这个链接里面汇集了多重数据降维的方法：https://www.jianshu.com/p/3bb2cc453df1

3.1 flatten降维

https://blog.csdn.net/brucewong0516/article/details/79185282

.flatten() ： 对数组进行降维，返回折叠后的一维数组，原数组不变

3.2 PCA降维

运用sk learn中的PCA

https://blog.csdn.net/u012162613/article/details/42192293

代码中为，对每个catgory_feature进行PCA降维，然后画出。

将不同的种类的PCA散点图拼接在一起，save。

save后需要 plt.close('all')来清空数据，免得后续受到影响。

        # save features fig of given feature
        def each_category_pca_features(img_idx,feature_value):
            # feature dimension reduction and visualize
            pca = decomposition.PCA(n_components=2)
            # from 8*80*80 to 8*6400
            # feature_flatten = np.array([feature_value.shape[1], feature_value.shape[2]])
            category_feature=feature_value[img_idx,:,:]

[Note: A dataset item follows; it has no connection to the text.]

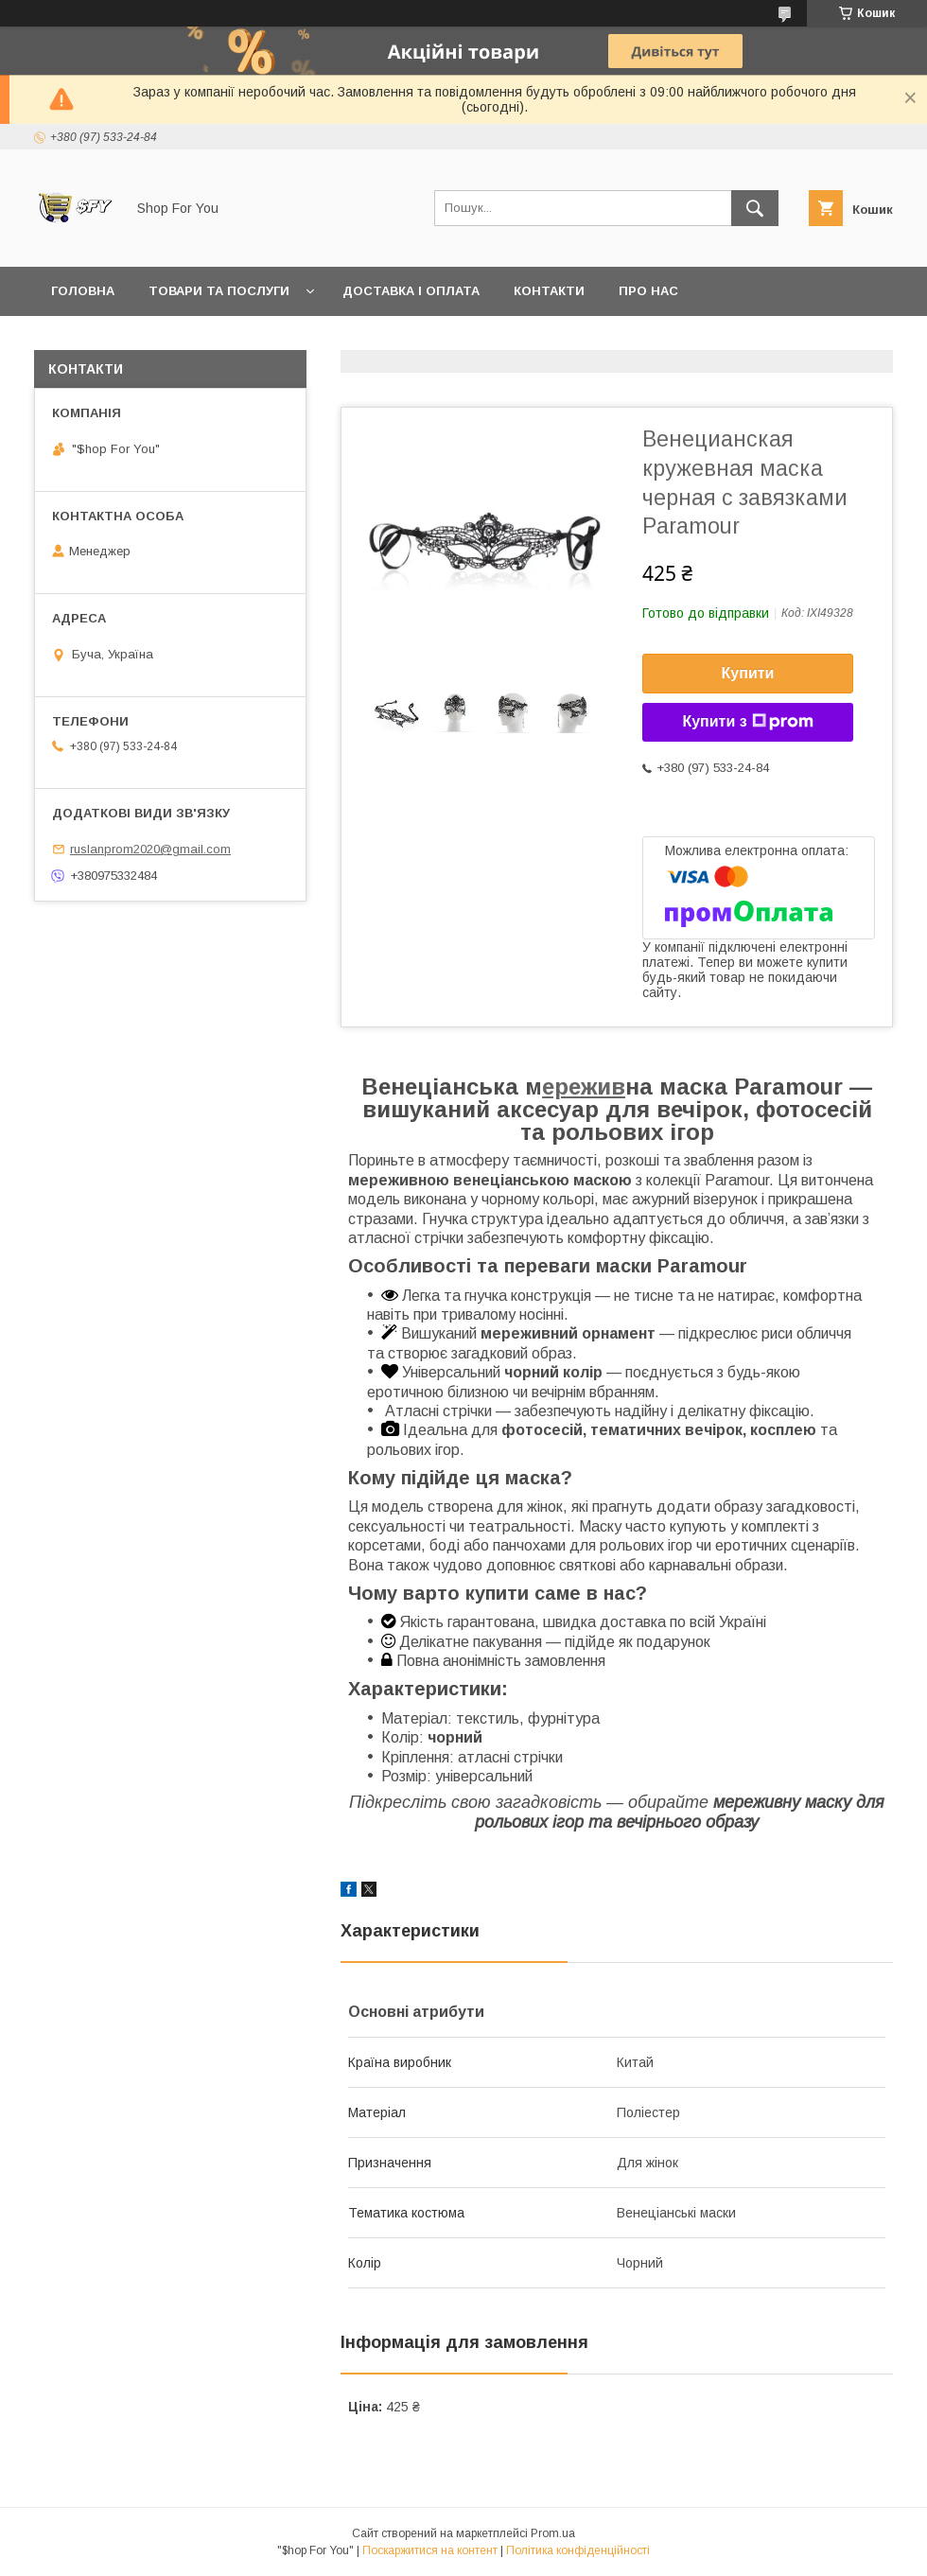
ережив (583, 1086)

            # PCA features
            X = pca.fit_transform(category_feature)
            dim0 = X[:, 0]
            dim1 = X[:, 1]
            # draw PCA results and save
            plt.scatter(dim0, dim1)

        def each_img_pca(img_idx,file_name):
            each_category_pca_features(img_idx=img_idx,feature_value=self.resnet_out_feature)
            each_category_pca_features(img_idx=img_idx, feature_value=self.inGALayer_feature)
            each_category_pca_features(img_idx=img_idx, feature_value=self.GAlyaer_out_feature)
            plt.legend(['resnet_out_feature', 'GALayer_input_feature', 'GALayer_output_feature'])
            plt.savefig(file_name)
            plt.close('all')

        if(self.save_PCA_features== True) :
            each_img_pca(img_idx=1,file_name='img_1_class_feature_pca.jpg')
            each_img_pca(img_idx=2, file_name='img_2_class_feature_pca.jpg')
            each_img_pca(img_idx=3, file_name='img_3_class_feature_pca.jpg')
            each_img_pca(img_idx=4, file_name='img_4_class_feature_pca.jpg')
            each_img_pca(img_idx=5, file_name='img_5_class_feature_pca.jpg')
            each_img_pca(img_idx=6, file_name='img_6_class_feature_pca.jpg')

3.3 绘出散点图

直接画出散点图：

import matplotlib.pyplot as plt

year=[1950,1970,1990,2010]

pop=[2.518,3.68,5.23,6.97] #2.散点图,只是用用scat函数来调用即可
plt.scatter(year,pop)

plt.show()

例如：

            # PCA features
            X = pca.fit_transform(category_feature)
            dim0 = X[:, 0]
            dim1 = X[:, 1]
            # draw PCA results and save
            plt.scatter(dim0, dim1)

3.4 三维数组展开二维数组

https://blog.csdn.net/u013044310/article/details/86383162

np.reshape(A,(a,b)) 函数即可。

用到的参数：

A:需要被重新组合的数组
(a,b): 各个维度的长度。比如要想展开成二维数组，那么(a,b)就是展开成a行b列。

3.5 清除plt数据

运行结束的时候务必加这个函数，不然plt生成的图像会叠加在一起。

https://cloud.tencent.com/developer/ask/37449

plt.close('all')

3.6 PCA的expain ration

https://blog.csdn.net/qq_36523839/article/details/82558636

除了这些输入参数外，有两个PCA类的成员值得关注。第一个是explained_variance_，它代表降维后的各主成分的方差值。方差值越大，则说明越是重要的主成分。第二个是explained_variance_ratio_，它代表降维后的各主成分的方差值占总方差值的比例，这个比例越大，则越是重要的主成分。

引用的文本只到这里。